A major factor limiting public acceptance of electric vehicles is 'range anxiety' (fear of not being able to travel very far or getting stuck at the side of the road). The new SiC-based inverter is able to convey 12.1 kilowatts of power per liter (kW/L) – close to the US Department of Energy (DOE) goal of developing inverters that can achieve 13.4kW/L by 2020. In comparison, a 2010 electric vehicle could achieve only 4.1kW/L. "Conventional, silicon-based inverters have likely improved since 2010, but they're still nowhere near 12.1kW/L," Husain notes. "But, frankly, we are pretty sure that we can improve further on the energy density that we've shown with this prototype," he adds. That's because the new inverter prototype was made using off-the-shelf SiC components, and FREEDM researchers have recently made new, ultra-high-density SiC power components that they expect will allow them to get closer to the DOE's 13.4kW/L target once it's incorporated into next-generation inverters.
In addition, the design of the new power component is more effective at dissipating heat than previous versions. This could allow the creation of air-cooled inverters, eliminating the need for bulky (and heavy) liquid cooling systems. "We predict that we'll be able to make an air-cooled inverter up to 35kW using the new module, for use in motorcycles, hybrid vehicles and scooters," Husain says. "And it will boost energy density even when used with liquid cooling systems in more powerful vehicles."
The existing SiC inverter prototype was designed to go up to 55kW – the sort of power you'd see in a hybrid vehicle. The researchers are now in the process of scaling it up to 100kW – akin to what you'd see in a fully electric vehicle – using off-the-shelf components. They are also in the process of developing inverters that make use of the new, ultra-high-density SiC power component that they developed on-site.

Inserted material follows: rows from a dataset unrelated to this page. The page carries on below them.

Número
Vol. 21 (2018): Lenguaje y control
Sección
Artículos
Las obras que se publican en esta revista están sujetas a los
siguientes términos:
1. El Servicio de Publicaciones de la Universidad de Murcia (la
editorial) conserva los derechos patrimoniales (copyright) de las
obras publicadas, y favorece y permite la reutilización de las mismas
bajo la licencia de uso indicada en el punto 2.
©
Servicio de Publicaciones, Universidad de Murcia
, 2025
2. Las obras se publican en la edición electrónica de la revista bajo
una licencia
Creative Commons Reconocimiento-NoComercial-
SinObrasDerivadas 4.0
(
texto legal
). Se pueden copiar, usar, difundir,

A paper on the inverter 'Design Methodology for a Planarized High Power Density EV/HEV Traction Drive using SiC Power Modules' is being presented at the IEEE Energy Conversion Congress and Exposition (ECCE) in Milwaukee (18-22 September). Lead author is Ph.D. student Dhrubo Rahman, and co-authors are Ph.D. students Adam Morgan, Yang Xu and Rui Gao, plus research professors Wensong Yu and Douglas Hopkins of NC State's Department of Electrical and Computer Engineering, along with Husain.

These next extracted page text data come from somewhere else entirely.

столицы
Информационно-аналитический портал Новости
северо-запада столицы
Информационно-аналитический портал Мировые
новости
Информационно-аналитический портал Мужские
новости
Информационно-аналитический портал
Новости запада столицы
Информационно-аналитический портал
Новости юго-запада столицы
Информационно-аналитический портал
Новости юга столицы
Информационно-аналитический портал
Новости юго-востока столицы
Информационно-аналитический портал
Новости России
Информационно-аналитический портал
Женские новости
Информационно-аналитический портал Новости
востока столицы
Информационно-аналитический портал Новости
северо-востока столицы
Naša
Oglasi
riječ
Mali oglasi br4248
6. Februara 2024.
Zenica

A paper on the new ultra-high-density SiC power component 'Development of an Ultra-high Density Power Chip on Bus Module' is also being presented. Lead author is Yang Xu, and co-authors are Yu, Husain and Hopkins, as well as Harvey West, a research professor in NC State's Edward P. Fitts Department of Industrial and Systems Engineering.
The research was performed with the support of the PowerAmerica Institute, a public-private research initiative housed at NC State and funded by the DOE's Office of Energy Efficiency and Renewable Energy under award number DE-EE0006521. FREEDM, a National Science Foundation (NSF) Engineering Research Center (ERC), aims to facilitate the development and implementation of new renewable electric-energy technologies.